Je suppose qu'elle essayait de me rassurer en maquillant ce qu'elle venait de vivre avec un mensonge éhonté. Ou d'apaiser son propre esprit peut-être. Un peu des deux sûrement. Quoi qu'il en soit, les garçons de cuisine avaient intérêt à faire vite. Une soit disant mort naturelle avec une mare de sang, c'est un peu contradictoire. En plus de ça, je n'étais pas sûre de ce qu'était réellement une apoplexie. Un terme bien élaboré pour désigner je ne sais quoi, mais l'orgueil m'empêche de demander.
Un léger rire, contenu, accueille le succès qu'elle m'attribuait. Il se voulait ironique, alors qu'elle entame la descente des marches. Pour répondre à ses mots, j'en laisse couler quelques uns, d'une voix à peine haute.
❝ N'importe qu'elle femme nue en aurait. ❞
Car je n'étais pas tout à fait d'accord. Les demoiselles qui avaient partagé le lit avait simplement fait leur travail. Pour les deux gus et mon rendez-vous et bien... J'étais nue et sortie d'échanges charnels. L'attirance qu'ils avaient peut-être ressentis n'avait rien d'exceptionnel.
En suivant ses pas descendants, je rabats instinctivement ma capuche sur le haut de mon crâne. A bonne hauteur, j'inspecte d'un regard circulaire, le rez-de-chaussé qui n'a pas grand chose de différent de tout à l'heure. Même les cris n'avaient pas alerté, camouflés dans le bain des gémissements de plaisir d'une autre chambre, qu'on entendait d'en bas. Je repère le jeune homme qui attends sur une table dans un coin, mais aussi les regards qui s'aventurent sur Sintharia. Un grondement m'échappe et je la suis à nouveau et l'écoute d'une oreille distraite alors que mes yeux se braque sur notre sauveur, de tout à l'heure.

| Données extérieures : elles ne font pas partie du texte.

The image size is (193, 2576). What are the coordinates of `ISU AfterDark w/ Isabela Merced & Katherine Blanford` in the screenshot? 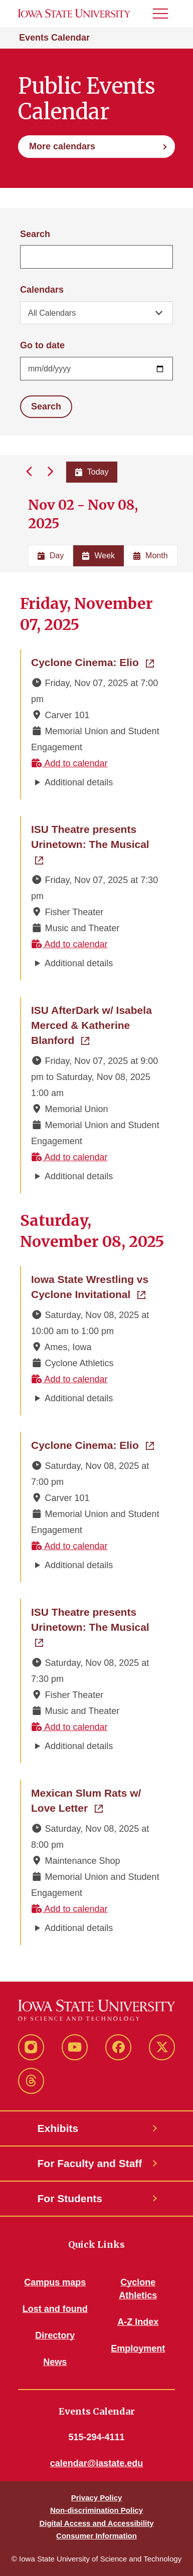 It's located at (97, 1025).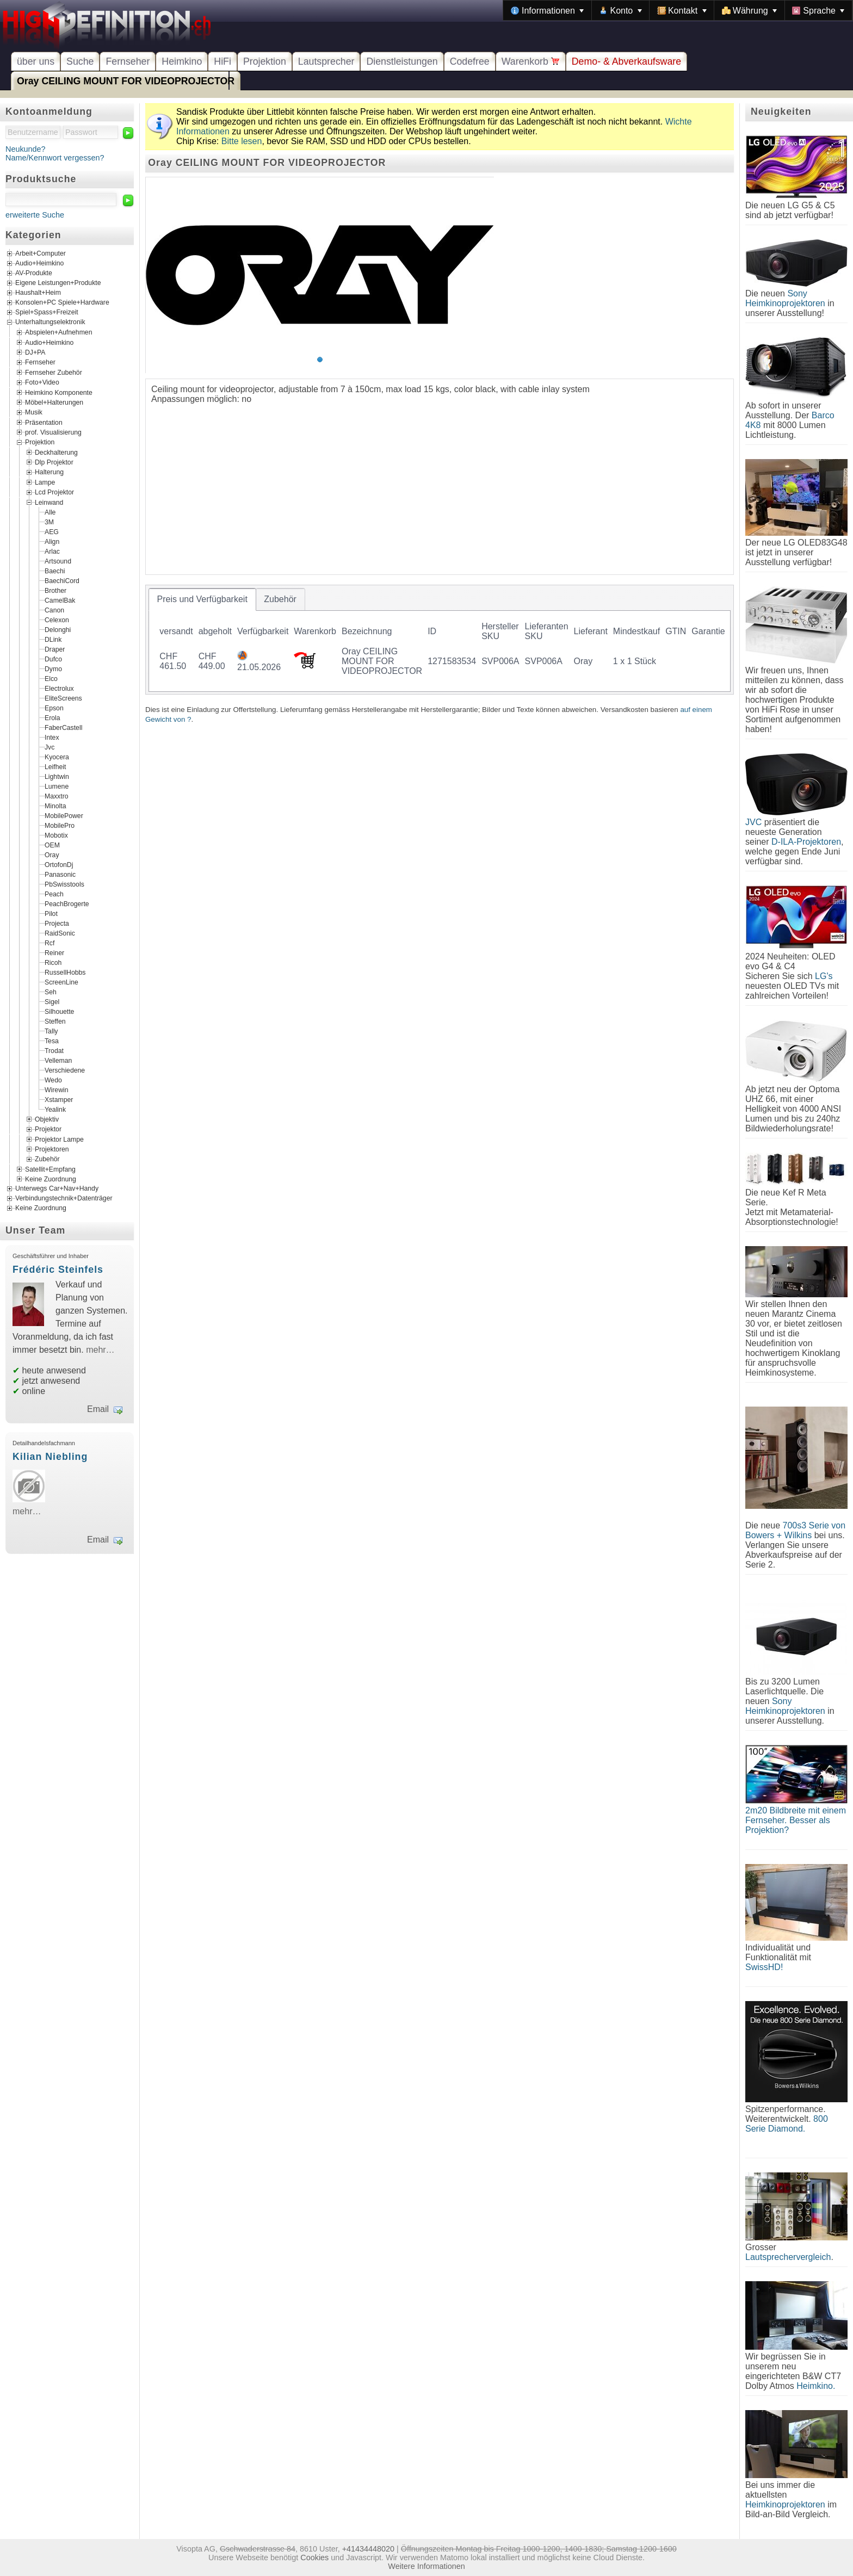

❝ Qu'est-ce qu'il me veut ?... ❞
Rhétorique. Je n'attendais de réponse de personne, ni de moi-même. Il note à son tour, ma présence et se raidit quelque peu. Si il est si impressionnable que ça, je ne suis pas sûre d'avoir envie d'écouter ce qu'il a à me dire. Je fais un premier pas en sa direction et me rappelle soudainement la présence de Sintharia, avant de braquer mes yeux sur elle, puis sur son public.
Ne sachant pas ce qu'il me voulait, j'avais peu d'intérêt à l’entraîner là dedans. Par contre, la laisser seule au milieu des autres n'était pas pour me plaire. Ni l'inviter à aller boire seule, dans sa chambre, je suppose. Ce serait particulièrement morbide pour le coup. Mon regard revient alors à elle, pour la questionner.
❝ Tu crois que tu pourrais avoir une autre chambre ? ❞
Je m'avançais peut-être. Sans être certaine que deux morts dans le sienne l'incommoderait, je me montre bien présomptueuse en sous-entendant que ce serait difficile à supporter, pour elle. Je me reprends donc, d'une légère grimace. Un pas me rapproche de la table occupée par mon rendez-vous et je lâche simplement à son encontre une dernière invitation.
❝ Bois à notre table. Si tu veux... ❞
Je me rappelais amèrement ma propension à donner des ordres à la volée. Pour ma part, en tout cas, la beuverie touchait à sa fin pour cette soirée. Heureusement d'ailleurs que je n'avais bu que du vin et que les événements l'avait bien dilué. Je fini donc de m'éloigner et m’assois face à celui qui m'attendait avant que l'on entame notre conversation, dans le secret gardé par des murmures inaudible à l'assemblée.